The Orthodox Union, on the other hand, said it is “deeply concerned” by the ruling.
“The decision of the court may eventually lead to the division of the people of Israel into two camps. There will be a group of halachically valid Jews and a group of people who are Jewish only by the ruling of the Supreme Court,” the union said in a news release signed by its president, Stephen Savitsky, and executive vice president, Rabbi Tzvi Hersh Weinreb. “The consequences of this ruling will be tragic.”
For the petitioners, however, the ruling was a long-overdue relief.
“I always dreamed of really belonging to the country,” said Chipana, who first came to Israel in 1983. In 1993 she converted at a Reform congregation in Argentina, and filed the lawsuit in 1999. “Now perhaps it can really happen.”

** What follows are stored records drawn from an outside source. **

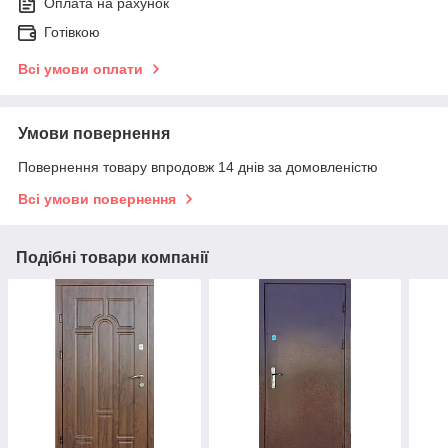
Оплата на рахунок
Готівкою
Всі умови оплати
Умови повернення
Повернення товару впродовж 14 днів за домовленістю
Всі умови повернення
Подібні товари компанії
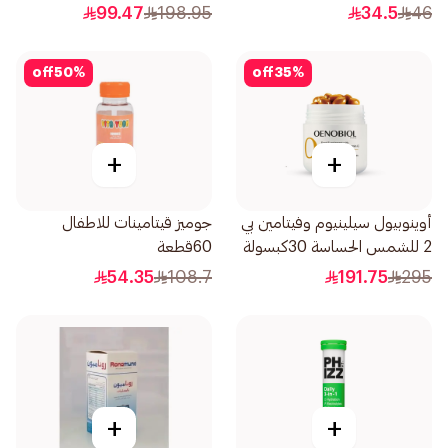
والأظافر 60قطعة
99.47
198.95
34.5
46
off
50
%
off
35
%
+
+
أوينوبيول سيلينيوم وفيتامين بي
جوميز قيتامينات للاطفال
2 للشمس الحساسة 30كبسولة
60قطعة
54.35
108.7
191.75
295
+
+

But should she want to marry to her Israeli-born boyfriend, Yosef Ben-Moshe, she will have to go on waiting or do it abroad: The chief rabbinate in Israel remains exclusively Orthodox, and its grip on life-cycle events remains unchallenged.
That’s the way the UTJ’s Ravitz wants it. Asked what will happen if “leaping converts” apply for marriage licenses in Israel, he said, “I imagine they will be told to take a flying leap.”
Sallai Meridor, chairman of the Jewish Agency for Israel, sees the question of Orthodox control as a larger problem than the one the High Court addressed.
“The entire acrobatic phenomenon in which people are forced to marry or convert abroad does no honor to Judaism or the State of Israel,” he said.
JTA Staff Writer Joanne Palmer in New York contributed to this story.